Mesrine: Public Enemy No 1 Movie Review
In 1973, rampant criminal Jacques Mesrine (Cassel) has finally been captured by the cops but stages a daring courtroom escape with the help of his pal Charlie (Lanvin). He's soon back to his bank-robbing, executive-kidnapping ways, taunting the tenacious detective Broussard (Gourmet) even when he's arrested.
In prison he concocts an elaborate escape with fellow inmate Besse (Amalric), and the two go on another brazen crime-spree, meeting Mesrine's next wife Sylvie (Sagnier) along the way. But as Mesrine adopts the politics of Germany's Baader-Meinhof gang, the cops are closing in.
Once again, the film's outrageous stylishness keeps us watching, as Richet recreates the period with a remarkable attention to detail, using coarse touches to ground the chaotic shootouts and heists in reality. This film has the same snappy pace, leaping through the story and only giving us brief insight into the characters as it creates each set piece. But what set pieces they are!
Every sequence snaps with inventive energy, and the robberies, kidnappings and escapes are all utterly riveting in their outrageousness (Cassel insists they toned things down because the reality was too incredible). This half of the story actually stretches Cassel more, as Mesrine is paunchy and a bit crazed, always wearing ludicrous disguises and drifting deep into philosophy.

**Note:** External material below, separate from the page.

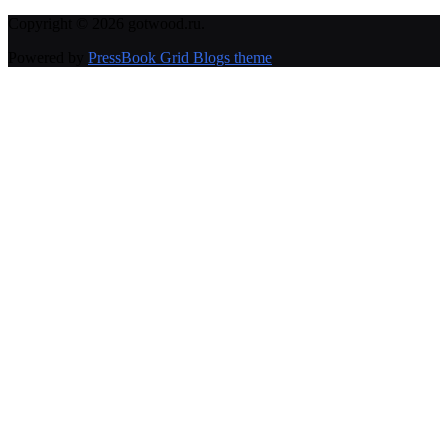
Copyright © 2026 gotwood.ru.
Powered by
PressBook Grid Blogs theme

This adds to his charismatic mystique, although it doesn't make him any more sympathetic.
The film is framed with Mesrine's death, which plays out in thrilling detail.

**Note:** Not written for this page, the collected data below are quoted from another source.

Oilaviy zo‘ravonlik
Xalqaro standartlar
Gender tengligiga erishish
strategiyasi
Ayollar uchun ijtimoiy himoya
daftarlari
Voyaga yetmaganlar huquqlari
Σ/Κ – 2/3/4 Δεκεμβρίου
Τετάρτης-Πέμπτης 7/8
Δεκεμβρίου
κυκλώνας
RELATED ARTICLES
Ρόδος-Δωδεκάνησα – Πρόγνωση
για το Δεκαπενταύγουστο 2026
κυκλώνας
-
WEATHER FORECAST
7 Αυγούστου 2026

Like other scenes, it's a seriously brutal sequence of events, rendered by Richet on a big scale but also anchored in earthy authenticity. The standout supporting role this time belongs to the remarkable Amalric as a character who deserves his own film. And Sagnier is terrific as always. But they're only in orbit around Cassel as a man who saw himself as a Robin Hood figure, except that he kept all the money. "At least I can say I didn't waste my life," he says. Some of us might beg to differ.